As hard drives and solid state drives (SSDs) get faster and faster, I think it is time we stop and look at what really matters, namely, how much work gets done, not how fast a device is.
A key point of discussion among data architects is the importance of workflow over bandwidth or IOPs. This is not to say that we can go back to 3 MB/sec hard drives that spin at 3600 RPM, but I am saying that workload throughput should count more than being able to do 1M IOPs or stream data at 600 MB/sec.
The question is whether faster storage systems always mean faster workload throughput. The answer is no, of course, and the same applies for CPU performance.
So what does impact workload throughput for storage systems? Let’s start at the device and work our way up the stack.
As devices get faster and faster, channel performance must keep up. Today most storage enclosures use 12 Gbit/sec SAS for internal communications, so each lane processes ~1.2 GB/sec, given protocol overhead. With hard drives today operating at as much as 305 MB/sec and with SSDs operating at over 1200 MB/sec, SAS performance is now being replaced with NVMe. Even for hard drives, the SAS layout on the storage controller can have one SAS lane saturated by four hard drives.
Faster storage requires re-engineering the back-end storage system to ensure that there is enough bandwidth so each storage device can run at full rate. This is especially true if SSDs are mixed in with hard drives.
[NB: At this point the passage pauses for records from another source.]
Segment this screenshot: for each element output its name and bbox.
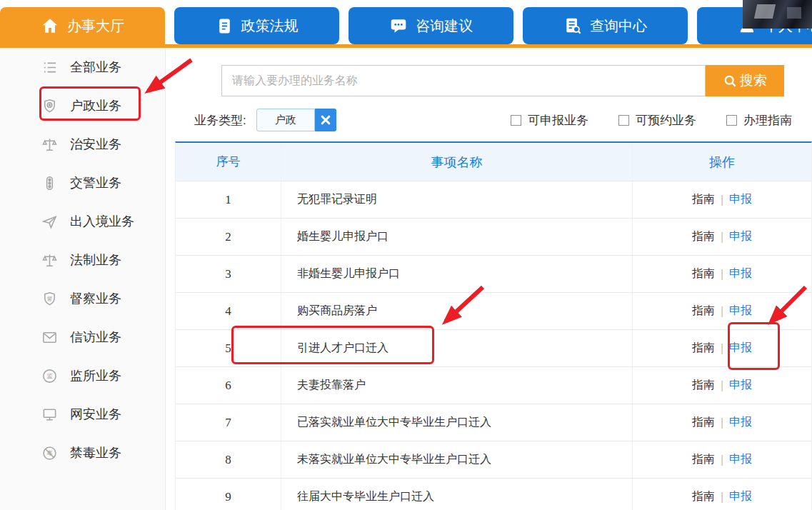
filter-tag: 户政 bbox=[256, 109, 336, 131]
service-name[interactable]: 往届大中专毕业生户口迁入 bbox=[297, 489, 434, 504]
list-icon bbox=[41, 59, 58, 76]
guide-link[interactable]: 指南 bbox=[692, 229, 715, 244]
scales-icon bbox=[41, 136, 58, 153]
sidebar-item-all-services[interactable]: 全部业务 bbox=[0, 48, 165, 86]
table-row: 6 夫妻投靠落户 指南|申报 bbox=[176, 367, 811, 404]
envelope-icon bbox=[41, 329, 58, 346]
chat-icon bbox=[389, 16, 408, 35]
service-name[interactable]: 引进人才户口迁入 bbox=[297, 341, 389, 356]
column-header-name: 事项名称 bbox=[281, 143, 633, 181]
action-separator: | bbox=[721, 379, 723, 392]
tab-label: 查询中心 bbox=[590, 16, 647, 36]
apply-link[interactable]: 申报 bbox=[729, 229, 752, 244]
sidebar-item-label: 治安业务 bbox=[70, 136, 121, 153]
magnifier-icon bbox=[723, 74, 738, 89]
apply-link[interactable]: 申报 bbox=[729, 378, 752, 393]
table-row: 2 婚生婴儿申报户口 指南|申报 bbox=[176, 219, 811, 256]
sidebar-item-household[interactable]: 户政业务 bbox=[0, 86, 165, 125]
filter-checkboxes: 可申报业务 可预约业务 办理指南 bbox=[511, 112, 812, 129]
apply-link[interactable]: 申报 bbox=[729, 266, 752, 281]
apply-link[interactable]: 申报 bbox=[729, 304, 752, 319]
checkbox-guide[interactable] bbox=[726, 115, 737, 126]
apply-link[interactable]: 申报 bbox=[729, 489, 752, 504]
apply-link[interactable]: 申报 bbox=[729, 452, 752, 467]
tab-label: 咨询建议 bbox=[416, 16, 473, 36]
search-button[interactable]: 搜索 bbox=[706, 65, 784, 96]
nav-underline bbox=[0, 44, 812, 48]
business-type-label: 业务类型: bbox=[194, 112, 246, 129]
sidebar-item-detention[interactable]: 监 监所业务 bbox=[0, 356, 165, 395]
table-row: 8 未落实就业单位大中专毕业生户口迁入 指南|申报 bbox=[176, 441, 811, 479]
guide-link[interactable]: 指南 bbox=[692, 266, 715, 281]
service-name[interactable]: 购买商品房落户 bbox=[297, 304, 377, 319]
service-hall-page: 办事大厅 政策法规 咨询建议 查询中心 个人中心 bbox=[0, 0, 812, 510]
action-separator: | bbox=[721, 342, 723, 355]
apply-link[interactable]: 申报 bbox=[729, 341, 752, 356]
table-row: 7 已落实就业单位大中专毕业生户口迁入 指南|申报 bbox=[176, 404, 811, 441]
sidebar-item-cyber-security[interactable]: 网安业务 bbox=[0, 395, 165, 434]
sidebar-item-label: 出入境业务 bbox=[70, 213, 134, 230]
tab-service-hall[interactable]: 办事大厅 bbox=[0, 7, 165, 44]
svg-text:督: 督 bbox=[46, 295, 52, 301]
search-bar: 搜索 bbox=[221, 65, 784, 96]
table-row: 3 非婚生婴儿申报户口 指南|申报 bbox=[176, 256, 811, 293]
guide-link[interactable]: 指南 bbox=[692, 452, 715, 467]
sidebar: 全部业务 户政业务 治安业务 交警业务 bbox=[0, 48, 166, 510]
sidebar-item-immigration[interactable]: 出入境业务 bbox=[0, 202, 165, 241]
sidebar-item-public-security[interactable]: 治安业务 bbox=[0, 125, 165, 164]
row-number: 7 bbox=[176, 404, 281, 441]
apply-link[interactable]: 申报 bbox=[729, 415, 752, 430]
sidebar-item-traffic-police[interactable]: 交警业务 bbox=[0, 164, 165, 202]
guide-link[interactable]: 指南 bbox=[692, 341, 715, 356]
row-number: 5 bbox=[176, 330, 281, 366]
tab-label: 政策法规 bbox=[241, 16, 299, 36]
row-number: 6 bbox=[176, 367, 281, 404]
service-name[interactable]: 已落实就业单位大中专毕业生户口迁入 bbox=[297, 415, 491, 430]
checkbox-group-declarable: 可申报业务 bbox=[511, 112, 588, 129]
inspect-shield-icon: 督 bbox=[41, 291, 58, 307]
guide-link[interactable]: 指南 bbox=[692, 378, 715, 393]
service-name[interactable]: 夫妻投靠落户 bbox=[297, 378, 366, 393]
guide-link[interactable]: 指南 bbox=[692, 192, 715, 207]
action-separator: | bbox=[721, 454, 723, 466]
table-row: 4 购买商品房落户 指南|申报 bbox=[176, 293, 811, 330]
sidebar-item-anti-drug[interactable]: 毒 禁毒业务 bbox=[0, 434, 165, 472]
sidebar-item-petition[interactable]: 信访业务 bbox=[0, 318, 165, 356]
sidebar-item-legal[interactable]: 法制业务 bbox=[0, 241, 165, 279]
action-separator: | bbox=[721, 194, 723, 206]
checkbox-declarable[interactable] bbox=[511, 115, 521, 126]
traffic-light-icon bbox=[41, 175, 58, 191]
table-row: 9 往届大中专毕业生户口迁入 指南|申报 bbox=[176, 479, 811, 510]
plane-icon bbox=[41, 214, 58, 230]
action-separator: | bbox=[721, 305, 723, 318]
top-navigation: 办事大厅 政策法规 咨询建议 查询中心 个人中心 bbox=[0, 7, 812, 44]
checkbox-label: 可申报业务 bbox=[528, 112, 588, 129]
row-number: 9 bbox=[176, 479, 281, 510]
guide-link[interactable]: 指南 bbox=[692, 304, 715, 319]
sidebar-item-label: 信访业务 bbox=[70, 329, 121, 346]
search-input[interactable] bbox=[221, 65, 706, 96]
filter-tag-label: 户政 bbox=[256, 109, 315, 131]
row-number: 2 bbox=[176, 219, 281, 255]
table-row-talent-immigration: 5 引进人才户口迁入 指南|申报 bbox=[176, 330, 811, 367]
service-name[interactable]: 无犯罪记录证明 bbox=[297, 192, 377, 207]
sidebar-item-label: 禁毒业务 bbox=[70, 444, 121, 461]
remove-tag-button[interactable] bbox=[315, 109, 336, 131]
sidebar-item-label: 户政业务 bbox=[70, 97, 121, 114]
service-name[interactable]: 婚生婴儿申报户口 bbox=[297, 229, 389, 244]
sidebar-item-supervision[interactable]: 督 督察业务 bbox=[0, 279, 165, 318]
search-document-icon bbox=[563, 16, 582, 35]
guide-link[interactable]: 指南 bbox=[692, 415, 715, 430]
service-name[interactable]: 非婚生婴儿申报户口 bbox=[297, 266, 400, 281]
column-header-no: 序号 bbox=[176, 143, 281, 181]
action-separator: | bbox=[721, 268, 723, 281]
row-number: 3 bbox=[176, 256, 281, 292]
guide-link[interactable]: 指南 bbox=[692, 489, 715, 504]
tab-policies[interactable]: 政策法规 bbox=[174, 7, 339, 44]
tab-consultation[interactable]: 咨询建议 bbox=[349, 7, 513, 44]
tab-query-center[interactable]: 查询中心 bbox=[523, 7, 688, 44]
checkbox-bookable[interactable] bbox=[618, 115, 629, 126]
apply-link[interactable]: 申报 bbox=[729, 192, 752, 207]
service-name[interactable]: 未落实就业单位大中专毕业生户口迁入 bbox=[297, 452, 491, 467]
document-icon bbox=[216, 17, 234, 35]
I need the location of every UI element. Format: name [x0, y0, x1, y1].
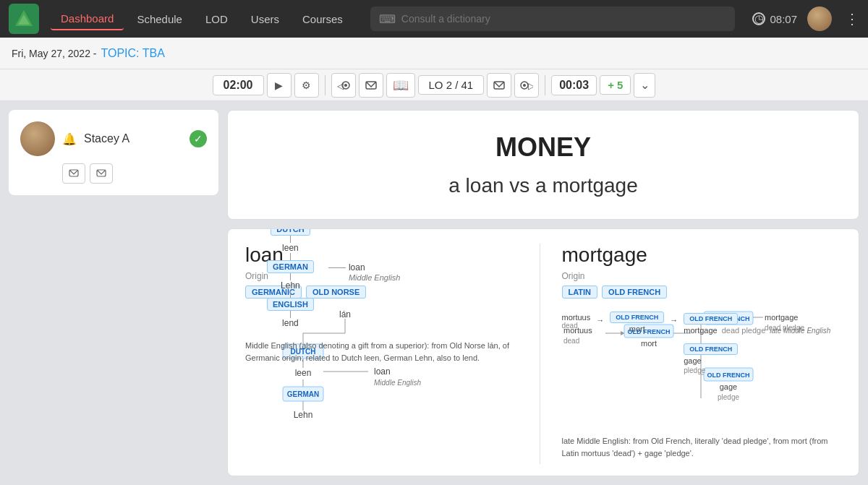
dutch-box: DUTCH — [271, 228, 310, 236]
english-box: ENGLISH — [267, 298, 314, 311]
loan-tree: lán DUTCH leen — [245, 228, 525, 328]
content-area: MONEY a loan vs a mortgage loan Origin G… — [227, 110, 859, 476]
toolbar: 02:00 ▶ ⚙ ◁ 📖 LO 2 / 41 ▷ 00:03 + 5 ⌄ — [0, 69, 868, 101]
dict-columns: loan Origin GERMANIC OLD NORSE lán — [245, 244, 841, 464]
search-bar[interactable]: ⌨ — [370, 7, 736, 31]
book-icon-button[interactable]: 📖 — [386, 73, 415, 98]
mortgage-old-french-1: OLD FRENCH — [610, 312, 664, 323]
search-icon: ⌨ — [379, 12, 396, 26]
play-button[interactable]: ▶ — [267, 73, 292, 98]
svg-text:dead: dead — [563, 337, 579, 345]
navbar: Dashboard Schedule LOD Users Courses ⌨ ◷… — [0, 0, 868, 38]
dutch-text: leen — [282, 243, 299, 253]
sidebar: 🔔 Stacey A ✓ — [9, 110, 218, 195]
timer-right: 00:03 — [551, 75, 597, 95]
english-text: lend — [282, 318, 299, 328]
nav-prev-eye-button[interactable]: ◁ — [331, 73, 356, 98]
nav-courses[interactable]: Courses — [292, 9, 353, 30]
loan-text: loan — [349, 262, 365, 272]
svg-text:mort: mort — [641, 339, 657, 348]
loan-footer: Middle English (also denoting a gift fro… — [245, 340, 525, 364]
message-button-2[interactable] — [90, 163, 113, 184]
student-avatar — [20, 121, 55, 156]
mortgage-tag-old-french: OLD FRENCH — [602, 286, 667, 299]
middle-english-text: Middle English — [349, 273, 401, 282]
nav-next-msg-button[interactable] — [487, 73, 511, 98]
mortgage-column: mortgage Origin LATIN OLD FRENCH mortuus… — [555, 244, 842, 464]
student-row: 🔔 Stacey A ✓ — [20, 121, 207, 156]
student-icon: 🔔 — [62, 132, 77, 146]
student-name: Stacey A — [84, 132, 182, 145]
plus5-button[interactable]: + 5 — [600, 75, 631, 95]
topic-label: TOPIC: TBA — [101, 47, 165, 60]
slide-title: MONEY — [257, 132, 830, 163]
slide-card: MONEY a loan vs a mortgage — [227, 110, 859, 220]
lo-label: LO 2 / 41 — [418, 75, 485, 95]
settings-button[interactable]: ⚙ — [294, 73, 319, 98]
mortgage-tags: LATIN OLD FRENCH — [562, 286, 842, 299]
search-input[interactable] — [401, 13, 727, 25]
svg-text:Lehn: Lehn — [294, 410, 313, 420]
svg-point-4 — [344, 84, 347, 87]
nav-right: ◷ 08:07 ⋮ — [752, 7, 859, 31]
user-avatar[interactable] — [807, 7, 832, 31]
toolbar-separator-2 — [545, 75, 545, 95]
nav-links: Dashboard Schedule LOD Users Courses — [51, 8, 353, 30]
german-box: GERMAN — [267, 260, 314, 273]
nav-users[interactable]: Users — [241, 9, 289, 30]
mortgage-word: mortgage — [562, 244, 842, 267]
dict-card: loan Origin GERMANIC OLD NORSE lán — [227, 228, 859, 476]
mortgage-footer: late Middle English: from Old French, li… — [562, 435, 842, 459]
svg-text:GERMAN: GERMAN — [287, 390, 319, 398]
message-button-1[interactable] — [62, 163, 85, 184]
slide-subtitle: a loan vs a mortgage — [257, 174, 830, 197]
mortgage-old-french-3: OLD FRENCH — [684, 343, 738, 355]
student-check: ✓ — [190, 130, 207, 147]
clock-icon: ◷ — [752, 12, 765, 25]
main-layout: 🔔 Stacey A ✓ MONEY a loan vs a mortgage … — [0, 101, 868, 485]
more-options-button[interactable]: ⋮ — [845, 10, 859, 27]
nav-schedule[interactable]: Schedule — [127, 9, 192, 30]
toolbar-separator-1 — [325, 75, 326, 95]
nav-time: ◷ 08:07 — [752, 12, 797, 25]
nav-next-eye-button[interactable]: ▷ — [514, 73, 539, 98]
svg-text:▷: ▷ — [528, 81, 533, 90]
mortgage-origin-label: Origin — [562, 271, 842, 281]
app-logo — [9, 4, 39, 34]
svg-text:pledge: pledge — [717, 393, 739, 401]
svg-text:leen: leen — [295, 368, 312, 378]
mortgage-old-french-2: OLD FRENCH — [684, 313, 738, 325]
subheader: Fri, May 27, 2022 - TOPIC: TBA — [0, 38, 868, 69]
nav-prev-msg-button[interactable] — [359, 73, 383, 98]
svg-text:gage: gage — [719, 382, 736, 391]
loan-column: loan Origin GERMANIC OLD NORSE lán — [245, 244, 525, 464]
svg-point-8 — [523, 84, 526, 87]
mortgage-tag-latin: LATIN — [562, 286, 598, 299]
student-actions — [62, 163, 207, 184]
german-text: Lehn — [281, 280, 300, 291]
nav-lod[interactable]: LOD — [195, 9, 238, 30]
nav-dashboard[interactable]: Dashboard — [51, 8, 124, 30]
timer-left: 02:00 — [213, 75, 264, 95]
date-label: Fri, May 27, 2022 - — [12, 48, 97, 59]
dict-divider — [540, 244, 540, 464]
svg-text:loan: loan — [374, 366, 391, 377]
svg-text:Middle English: Middle English — [374, 379, 421, 387]
expand-button[interactable]: ⌄ — [634, 73, 655, 98]
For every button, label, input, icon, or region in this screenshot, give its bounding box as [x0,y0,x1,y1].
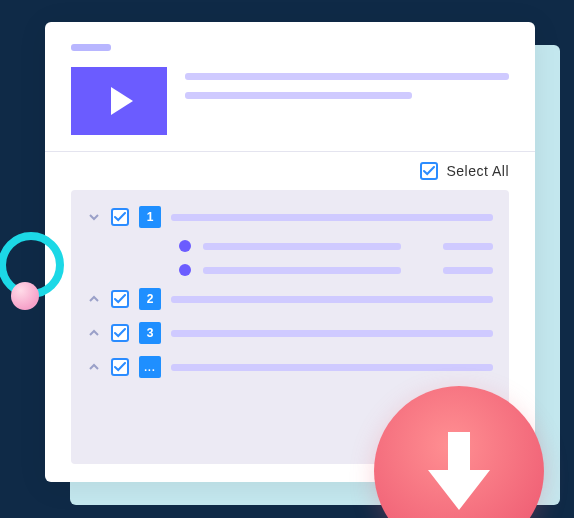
item-checkbox[interactable] [111,358,129,376]
placeholder-line [203,243,401,250]
check-icon [114,362,126,372]
list-item[interactable]: ... [87,356,493,378]
header-placeholder [71,44,111,51]
item-number-badge: ... [139,356,161,378]
sub-item[interactable] [179,264,493,276]
download-arrow-icon [424,426,494,516]
list-item[interactable]: 1 [87,206,493,228]
chevron-up-icon[interactable] [87,326,101,340]
placeholder-line [443,267,493,274]
check-icon [114,328,126,338]
bullet-icon [179,264,191,276]
check-icon [114,212,126,222]
placeholder-line [171,214,493,221]
hero-text-placeholder [185,67,509,111]
item-number-badge: 2 [139,288,161,310]
chevron-up-icon[interactable] [87,360,101,374]
select-all-checkbox[interactable] [420,162,438,180]
sub-items [179,240,493,276]
item-checkbox[interactable] [111,290,129,308]
list-item[interactable]: 3 [87,322,493,344]
item-number-badge: 3 [139,322,161,344]
play-icon [111,87,133,115]
hero-section [71,67,509,135]
item-checkbox[interactable] [111,324,129,342]
item-checkbox[interactable] [111,208,129,226]
placeholder-line [171,330,493,337]
item-number-badge: 1 [139,206,161,228]
select-all-row: Select All [71,162,509,180]
decorative-dot [11,282,39,310]
placeholder-line [171,364,493,371]
check-icon [423,166,435,176]
placeholder-line [443,243,493,250]
divider [45,151,535,152]
chevron-down-icon[interactable] [87,210,101,224]
chevron-up-icon[interactable] [87,292,101,306]
placeholder-line [203,267,401,274]
list-item[interactable]: 2 [87,288,493,310]
select-all-label[interactable]: Select All [446,163,509,179]
bullet-icon [179,240,191,252]
placeholder-line [185,73,509,80]
placeholder-line [185,92,412,99]
placeholder-line [171,296,493,303]
sub-item[interactable] [179,240,493,252]
check-icon [114,294,126,304]
video-thumbnail[interactable] [71,67,167,135]
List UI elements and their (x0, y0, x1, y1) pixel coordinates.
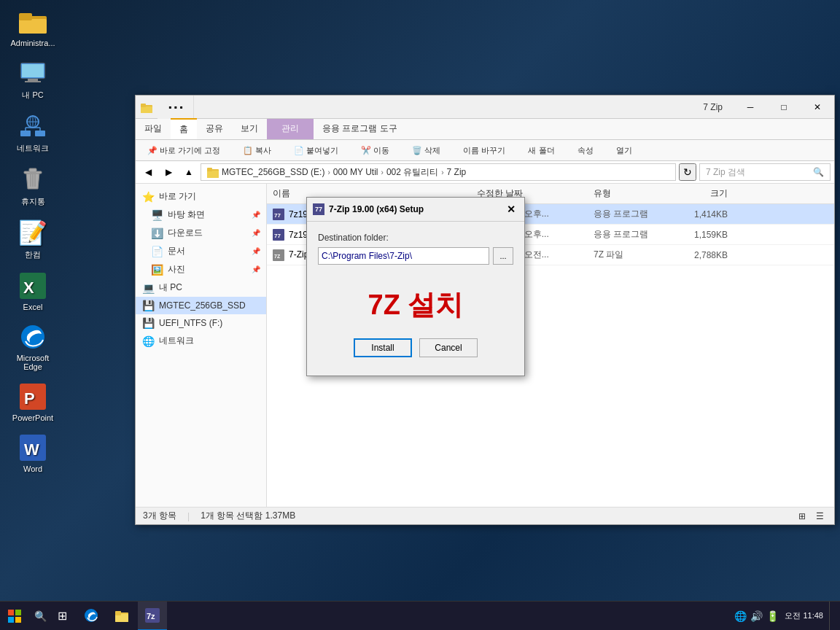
sidebar-item-downloads[interactable]: ⬇️ 다운로드 📌 (136, 224, 266, 242)
sidebar-item-mypc[interactable]: 💻 내 PC (136, 279, 266, 297)
list-view-button[interactable]: ⊞ (795, 509, 809, 524)
ribbon-paste-btn[interactable]: 📄 붙여넣기 (288, 144, 344, 158)
dialog-close-button[interactable]: ✕ (504, 202, 518, 217)
ribbon-properties-btn[interactable]: 속성 (572, 144, 599, 158)
path-part-3[interactable]: 002 유틸리티 (386, 166, 438, 179)
windows-logo (8, 610, 21, 623)
desktop-icon-admin[interactable]: Administra... (7, 7, 58, 47)
taskbar-7zip[interactable]: 7z (138, 602, 167, 631)
desktop-icon-edge[interactable]: Microsoft Edge (7, 322, 58, 371)
ribbon-delete-btn[interactable]: 🗑️ 삭제 (406, 144, 446, 158)
svg-rect-32 (207, 171, 219, 178)
desktop: Administra... 내 PC (0, 0, 840, 630)
install-button[interactable]: Install (354, 338, 412, 357)
status-view-buttons: ⊞ ☰ (795, 509, 827, 524)
file-size-cell: 1,159KB (675, 228, 734, 241)
minimize-button[interactable]: ─ (734, 96, 767, 119)
drive-icon: 💾 (141, 300, 155, 311)
desktop-icon-label: 내 PC (22, 90, 43, 101)
tray-battery-icon[interactable]: 🔋 (766, 610, 779, 622)
taskbar-clock[interactable]: 오전 11:48 (785, 610, 823, 621)
svg-rect-17 (29, 168, 36, 172)
tray-network-icon[interactable]: 🌐 (734, 610, 747, 622)
taskbar-edge[interactable] (77, 602, 106, 631)
desktop-icon-mypc[interactable]: 내 PC (7, 58, 58, 101)
search-icon[interactable]: 🔍 (813, 167, 824, 177)
desktop-icon-excel[interactable]: X Excel (7, 271, 58, 311)
ribbon-tabs: 파일 홈 공유 보기 관리 응용 프로그램 도구 (136, 119, 834, 140)
title-bar-controls: ─ □ ✕ (734, 96, 834, 119)
desktop-icon-label: Word (23, 464, 42, 473)
dialog-title-bar: 77 7-Zip 19.00 (x64) Setup ✕ (307, 198, 524, 222)
destination-input-row: ... (318, 247, 513, 265)
sidebar-item-desktop[interactable]: 🖥️ 바탕 화면 📌 (136, 206, 266, 224)
pictures-icon: 🖼️ (150, 264, 163, 276)
address-path-bar[interactable]: MGTEC_256GB_SSD (E:) › 000 MY Util › 002… (201, 163, 676, 181)
sidebar-item-label: UEFI_NTFS (F:) (159, 318, 222, 328)
desktop-icon-label: 네트워크 (17, 143, 49, 154)
ribbon-tab-share[interactable]: 공유 (197, 119, 232, 139)
start-button[interactable] (0, 602, 29, 631)
sidebar-item-uefi[interactable]: 💾 UEFI_NTFS (F:) (136, 314, 266, 332)
taskbar-explorer[interactable] (107, 602, 136, 631)
word-icon: W (18, 433, 47, 462)
tray-volume-icon[interactable]: 🔊 (750, 610, 763, 622)
sidebar-item-quickaccess[interactable]: ⭐ 바로 가기 (136, 187, 266, 206)
maximize-button[interactable]: □ (767, 96, 801, 119)
explorer-taskbar-icon (114, 608, 129, 623)
path-part-4[interactable]: 7 Zip (447, 167, 467, 177)
desktop-icon-ppt[interactable]: P PowerPoint (7, 382, 58, 422)
close-button[interactable]: ✕ (801, 96, 834, 119)
ribbon-tab-home[interactable]: 홈 (171, 118, 197, 139)
browse-button[interactable]: ... (493, 247, 513, 265)
dialog-title: 7-Zip 19.00 (x64) Setup (329, 204, 424, 214)
ribbon-move-btn[interactable]: ✂️ 이동 (355, 144, 395, 158)
sidebar-item-pictures[interactable]: 🖼️ 사진 📌 (136, 260, 266, 279)
ribbon-copy-btn[interactable]: 📋 복사 (237, 144, 277, 158)
ribbon-tab-manage[interactable]: 관리 (267, 119, 314, 139)
title-bar-tabs: ▪ ▪ ▪ (158, 96, 692, 119)
edge-icon (18, 322, 47, 351)
taskbar-right: 🌐 🔊 🔋 오전 11:48 (734, 602, 840, 631)
svg-rect-1 (19, 19, 47, 34)
ribbon-open-btn[interactable]: 열기 (610, 144, 638, 158)
sidebar-item-mgtec[interactable]: 💾 MGTEC_256GB_SSD (136, 297, 266, 314)
detail-view-button[interactable]: ☰ (812, 509, 827, 524)
title-tab-1: ▪ ▪ ▪ (158, 96, 194, 119)
mypc-icon: 💻 (141, 282, 155, 294)
forward-button[interactable]: ▶ (160, 163, 177, 181)
ribbon-tab-view[interactable]: 보기 (232, 119, 267, 139)
task-view-button[interactable]: ⊞ (51, 602, 73, 631)
refresh-button[interactable]: ↻ (679, 163, 696, 181)
downloads-icon: ⬇️ (150, 228, 163, 239)
svg-rect-33 (207, 168, 212, 171)
svg-rect-5 (28, 79, 38, 81)
archive-file-icon: 7Z (273, 249, 284, 261)
destination-input[interactable] (318, 247, 489, 265)
file-type-cell: 응용 프로그램 (588, 206, 675, 222)
ribbon-tab-file[interactable]: 파일 (136, 119, 171, 139)
ribbon-tab-app-tools[interactable]: 응용 프로그램 도구 (314, 119, 406, 139)
col-header-type[interactable]: 유형 (588, 186, 675, 201)
ribbon-pin-btn[interactable]: 📌 바로 가기에 고정 (141, 144, 226, 158)
ribbon-new-folder-btn[interactable]: 새 폴더 (522, 144, 560, 158)
desktop-icon-korean[interactable]: 📝 한컴 (7, 218, 58, 260)
taskbar-search-button[interactable]: 🔍 (29, 602, 51, 631)
back-button[interactable]: ◀ (139, 163, 157, 181)
sidebar-item-documents[interactable]: 📄 문서 📌 (136, 242, 266, 260)
path-part-1[interactable]: MGTEC_256GB_SSD (E:) (222, 167, 324, 177)
svg-text:W: W (24, 440, 39, 459)
ribbon-rename-btn[interactable]: 이름 바꾸기 (457, 144, 511, 158)
sidebar-item-network[interactable]: 🌐 네트워크 (136, 332, 266, 350)
desktop-icon-word[interactable]: W Word (7, 433, 58, 473)
status-items-count: 3개 항목 (143, 510, 176, 522)
show-desktop-button[interactable] (829, 602, 833, 631)
up-button[interactable]: ▲ (180, 163, 198, 181)
computer-icon (18, 58, 47, 88)
desktop-icon-network[interactable]: 네트워크 (7, 112, 58, 154)
col-header-size[interactable]: 크기 (675, 186, 734, 201)
desktop-icon-recycle[interactable]: 휴지통 (7, 165, 58, 207)
path-part-2[interactable]: 000 MY Util (333, 167, 378, 177)
network-icon (18, 112, 47, 141)
cancel-button[interactable]: Cancel (419, 338, 478, 357)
Where devices are placed in storage systems is becoming increasingly important, as back ends of storage controllers are not always homogeneous, and high-bandwidth activities such as rebuilding logical unit numbers (LUNs) after failure are bandwidth-hungry activities.
Connectivity to Storage Systems
The options for connectivity to the storage systems today are SAS, Infiniband, Fibre Channel and NVMe. All of these connectivity options are limited by PCIe bandwidth, and though that might change in the future, the issues will be the same: How much bandwidth is needed between the host server(s) and the storage system(s).
A decade ago, RAID vendors were having the same discussion when they were talking about front-end bandwidth (server to cache) vs. back-end bandwidth (cache to disk). Most controllers were designed with significantly more front-end bandwidth with the assumption that much of the data accessed would reside in cache. The key word there is “assumption,” and when the data did not reside in cache, some vendors’ performance was pretty bad.
The point is that vendors have long designed hardware based on workflow, but it does not mean that all of this was obvious to everyone ten years ago. The connectivity to the storage system must take into account both the workflow and how that workflow impacts the underlying design of the storage system.
Now we get to the hard part of the equation. Between file systems, volume managers and now object storage systems, how does data get allocated and laid out on the storage systems? For example, if you have a standard POSIX file system, the file system’s allocation policy is first in first out (FIFO). If in one case you have a single application writing say 500 GB in 1 MB chunks sequentially, and if you have enough free space, the file will be allocated with sequential block addresses in the file system. This of course needs to be abstracted to the volume manager and RAID layout, so it won’t be sequential on a disk drive unless the RAID layout is RAID-1, but there are still potential gotchas such as remapped sectors and virtual allocations.
If two applications are writing two different 500 GB files, then it is almost certain that the files will not be sequentially allocated on a disk, given that file systems allocate data based on their allocation policy, which could pre-allocate ahead but certainly not 500 GB. Because the file size is not known a priori by most applications and most file systems do not have a pre-allocation command, allocations between multiple files being open and written at the same time get interspersed with each other.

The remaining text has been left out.